§ Task requirements
Beginning with the line that holds "Более 34 тысяч", write out each line exactly as it stands until the end of the data, and include no pictures.

---------- Data for the task ----------

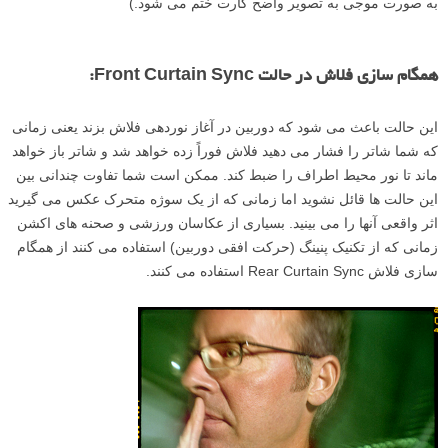
به صورت موجی به تصویر واضح کارت ختم می شود.)
همگام سازی فلاش در حالت Front Curtain Sync:
این حالت باعث می شود که دوربین در آغاز نوردهی فلاش بزند یعنی زمانی
که شما شاتر را فشار می دهید فلاش فوراً زده خواهد شد و شاتر باز خواهد
ماند تا نور محیط اطراف را ضبط کند. ممکن است شما تفاوت چندانی بین
این حالت ها قائل نشوید اما زمانی که از یک سوژه متحرک عکس می گیرید
اثر واقعی آنها را می بینید. بسیاری از عکاسان ورزشی و صحنه های اکشن
زمانی که از تکنیک پنینگ (حرکت افقی دوربین) استفاده می کنند از همگام
سازی فلاش Rear Curtain Sync استفاده می کنند.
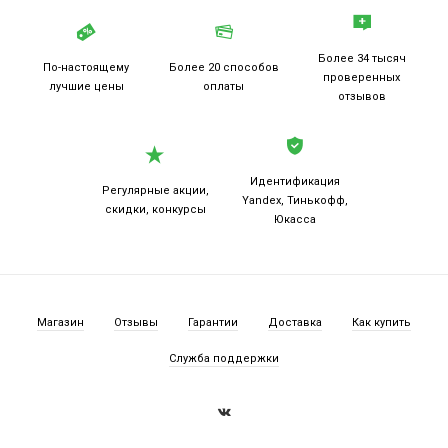
Более 34 тысяч
По-настоящему
Более 20
способов
проверенных
лучшие цены
оплаты
отзывов
Идентификация
Регулярные акции,
Yandex, Тинькофф,
скидки, конкурсы
Юкасса
Магазин
Отзывы
Гарантии
Доставка
Как купить
Служба поддержки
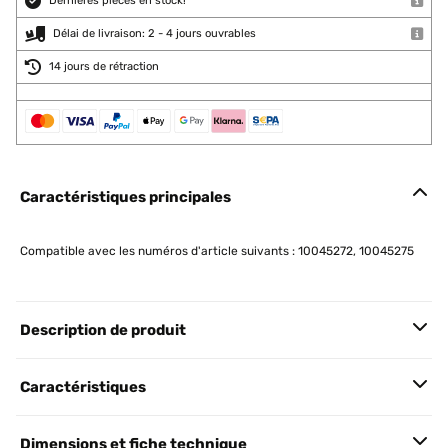
Dernières pièces en stock!
Délai de livraison: 2 - 4 jours ouvrables
14 jours de rétraction
Caractéristiques principales
Compatible avec les numéros d'article suivants : 10045272, 10045275
Description de produit
Caractéristiques
Dimensions et fiche technique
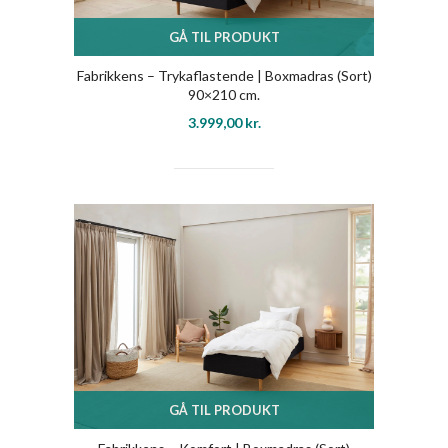
GÅ TIL PRODUKT
Fabrikkens – Trykaflastende | Boxmadras (Sort)
90×210 cm.
3.999,00
kr.
GÅ TIL PRODUKT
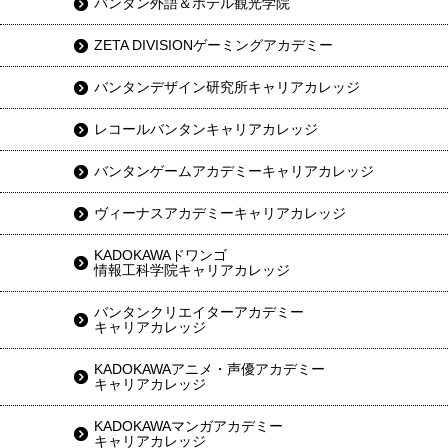
バンタン外語＆ホテル観光学院
ZETA DIVISIONゲーミングアカデミー
バンタンデザイン研究所キャリアカレッジ
レコールバンタンキャリアカレッジ
バンタンゲームアカデミーキャリアカレッジ
ヴィーナスアカデミーキャリアカレッジ
KADOKAWAドワンゴ
情報工科学院キャリアカレッジ
バンタンクリエイターアカデミー
キャリアカレッジ
KADOKAWAアニメ・声優アカデミー
キャリアカレッジ
KADOKAWAマンガアカデミー
キャリアカレッジ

----------

§ Answer to this task
Более 34 тысяч
По-настоящему
Более 20
способов
проверенных
лучшие цены
оплаты
отзывов
Идентификация
Регулярные акции,
Yandex, Тинькофф,
скидки, конкурсы
Юкасса
Магазин
Отзывы
Гарантии
Доставка
Как купить
Служба поддержки
Dernières pièces en stock!
Délai de livraison: 2 - 4 jours ouvrables
14 jours de rétraction
Caractéristiques principales
Compatible avec les numéros d'article suivants : 10045272, 10045275
Description de produit
Caractéristiques
Dimensions et fiche technique
GÅ TIL PRODUKT
Fabrikkens – Trykaflastende | Boxmadras (Sort)
90×210 cm.
3.999,00
kr.
GÅ TIL PRODUKT
バンタン外語＆ホテル観光学院
ZETA DIVISIONゲーミングアカデミー
バンタンデザイン研究所キャリアカレッジ
レコールバンタンキャリアカレッジ
バンタンゲームアカデミーキャリアカレッジ
ヴィーナスアカデミーキャリアカレッジ
KADOKAWAドワンゴ
情報工科学院キャリアカレッジ
バンタンクリエイターアカデミー
キャリアカレッジ
KADOKAWAアニメ・声優アカデミー
キャリアカレッジ
KADOKAWAマンガアカデミー
キャリアカレッジ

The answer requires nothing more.